O silêncio da campanha eleitoral – Açores
Quem anda atento à campanha eleitoral para as eleições regionais nos Açores tem, decerto, notado uma quase ausência de símbolos partidários na comunicação de alguns partidos, talvez na tentativa de se afastarem do partido nacional. No entanto, cartazes sem símbolos partidários não apagam o memorando que os partidos de Berta Cabral, Vasco Cordeiro e Artur Lima assinaram na República e que defendem, com mais ou menos convicção ou com uma abstenção mais ou menos violenta. Mesmo que PS, PSD e CDS afirmem solenemente que não querem mais austeridade nos Açores, os partidos da troika não parecem preocupar-se com as oportunidades perdidas para agirem de acordo com esse discurso de ocasião em relação às políticas do governo da República.
O PS/Açores, por exemplo, disse ser contra o novo Código de Trabalho, criado pelo governo PSD/CDS com a bênção da sacrossanta troika, mas permitiu que este fosse aplicado nos Açores, votando contra a proposta do BE/Açores que proponha a manutenção, nos Açores, do Código do Trabalho de 2009. O PS juntou-se à direita e condenou os trabalhadores açorianos a serem mais pobres, a terem menos proteção no emprego e a trabalhar mais por menos dinheiro. Ações, ou omissões, como esta põem a nu a vacuidade do discurso praticado por PS, PSD e CDS. Defender os Açores é defender quem aqui trabalha, quem já trabalhou uma vida, quem luta todos os dias por uma vida mais digna e que encontra nas políticas da troika uma tormenta que parece não ter fim à vista.
O PSD de Berta Cabral promete, caso vença as eleições, cortes na despesa, redução de deputados e diminuição do tamanho do governo. Este discurso parece familiar. Por vezes a memória pode ser curta, mas passado pouco mais de um ano de Passos Coelho ter eleito as gorduras do Estado como principal inimigo e termos descoberto que essas gorduras eram salários e pensões, a mandatária de Passos Coelho nos Açores espera que os/as açorianos/as já o tenham esquecido.
Os açorianos/as já conhecem a palavra dos dirigentes do PSD e os perigos do seu discurso moralista e populista. Infelizmente, estamos todos a pagar muito caro, quer seja com impostos, com subsídios de férias e de natal, com reformas e pensões, com o próprio emprego, com o subsídio de desemprego e com o seu rendimento social de inserção as falsas promessas de um candidato do PSD que, tal como Berta Cabral, aparentava ser pessoa séria. Não podemos adivinhar o futuro, mas podemos analisar o passado e o presente e evitar uma dose dupla de logros.

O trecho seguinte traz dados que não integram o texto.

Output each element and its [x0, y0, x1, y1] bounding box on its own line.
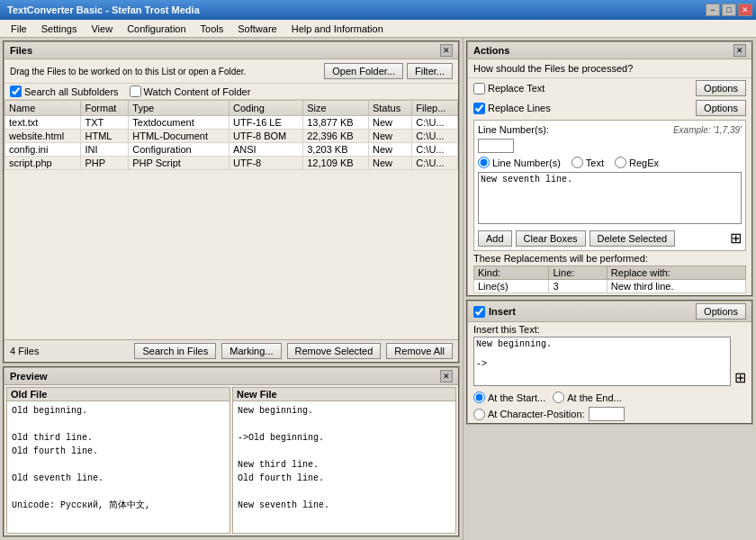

O que temos visto de PS e PSD é uma campanha que nada diz e nada esclarece sobre os principais problemas dos açorianos/as e sobre as grandes decisões que serão tomadas, muito em breve, como é o caso da revisão da Lei de Finanças Regionais (LFR). Onde está a resposta destes (e de outros partidos, já agora) à carta enviada pelo BE/Açores a todos os partidos com assento parlamentar para que todos se sentem à mesma mesa tornar possível uma posição unânime de defesa da LFR? Até aqui, apenas silêncio.
Não são discursos vazios que irão resolver os problemas dos Açores. O que realmente conta são as as propostas concretas e as ações que destas resultam. Só a luta contra a política da troika, quer seja nos Açores ou em todo o país, pode defender os/as açorianos/as do avança implacável do desemprego, das desigualdades e da pobreza numa região já tão desigual. Esta luta faz-se à esquerda e nos Açores o Bloco de Esquerda tem liderado e vai continuar a liderar o combate à troika e àqueles que implementam, defendem ou compactuam com as suas políticas.